## MNIST

In this first section, the base DeepFool attack is demonstrated on the MNIST dataset.

In [1]:
from __future__ import absolute_import, division, print_function, unicode_literals

import sys
sys.path.append("..")

%matplotlib inline

import numpy as np

from sklearn.metrics import classification_report

import keras
from keras import metrics
from keras.preprocessing import image
from keras.applications.resnet50 import ResNet50, preprocess_input
from keras.layers import Dense, Flatten
from keras.models import Model, load_model
import keras.backend as k
from matplotlib import pyplot as plt
from IPython.display import clear_output

from art.config import ART_DATA_PATH
from art.estimators.classification import KerasClassifier
from art.utils import to_categorical, load_dataset, get_file

import warnings
warnings.filterwarnings('ignore')
import tensorflow as tf
tf.compat.v1.disable_eager_execution()
tf.compat.v1.logging.set_verbosity(tf.compat.v1.logging.ERROR)

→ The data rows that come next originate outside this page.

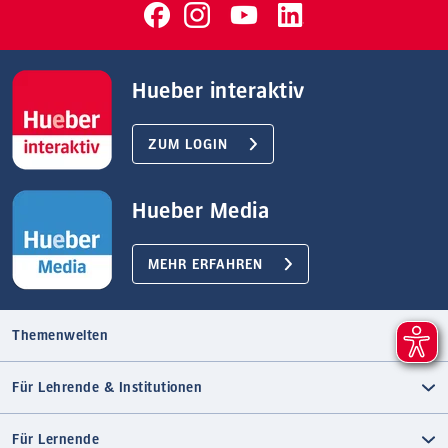
Hueber interaktiv
ZUM LOGIN
Hueber Media
MEHR ERFAHREN
Themenwelten
Für Lehrende & Institutionen
Für Lernende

from algorithms.deepfool import DeepFool

In [2]:
(x_train, y_train), (x_test, y_test), min_, max_ = load_dataset('mnist')

path = get_file('mnist_cnn_original.h5', extract=False, path=ART_DATA_PATH,
                url='https://www.dropbox.com/s/p2nyzne9chcerid/mnist_cnn_original.h5?dl=1')

METRICS = [
      keras.metrics.TruePositives(name='tp'),
      keras.metrics.FalsePositives(name='fp'),
      keras.metrics.TrueNegatives(name='tn'),
      keras.metrics.FalseNegatives(name='fn'), 
      keras.metrics.CategoricalAccuracy(name='categorical_accuracy'),
      keras.metrics.Precision(name='precision'),
      keras.metrics.Recall(name='recall'),
      keras.metrics.AUC(name='auc'),
]

classifier_model = load_model(path)
classifier = KerasClassifier(clip_values=(min_, max_), model=classifier_model, use_logits=True)
classifier_model.compile(loss='categorical_crossentropy', optimizer='adam', metrics=METRICS)
classifier.fit(x_train, y_train, nb_epochs=1, batch_size=128, verbose=1)



In [3]:
classifier_model.summary()
pred = classifier.predict(x_test)
x_test_pred = np.argmax(pred, axis=1)
nb_correct_pred = np.sum(x_test_pred == np.argmax(y_test, axis=1))
accuracy = np.mean(np.argmax(pred, axis=1) == np.argmax(y_test, axis=1))
base_results = classifier.model.evaluate(x_test, y_test, verbose=1)

Model: "sequential"
_________________________________________________________________
Layer (type)                 Output Shape              Param #   
conv2d_1 (Conv2D)            (None, 26, 26, 32)        320       
_________________________________________________________________
max_pooling2d_1 (MaxPooling2 (None, 13, 13, 32)        0         
_________________________________________________________________
conv2d_2 (Conv2D)            (None, 11, 11, 64)        18496     
_________________________________________________________________
max_pooling2d_2 (MaxPooling2 (None, 5, 5, 64)          0         
_________________________________________________________________
flatten_1 (Flatten)          (None, 1600)              0         
_________________________________________________________________
dense_1 (Dense)              (None, 128)               204928    
_________________________________________________________________
dense_2 (Dense)              (None, 10)                1

In [4]:
print(f"---Original test images---:")
print("Correctly classified: {}".format(nb_correct_pred))
print("Accuracy on test samples: %f" % accuracy)
dict(zip(classifier.model.metrics_names, base_results))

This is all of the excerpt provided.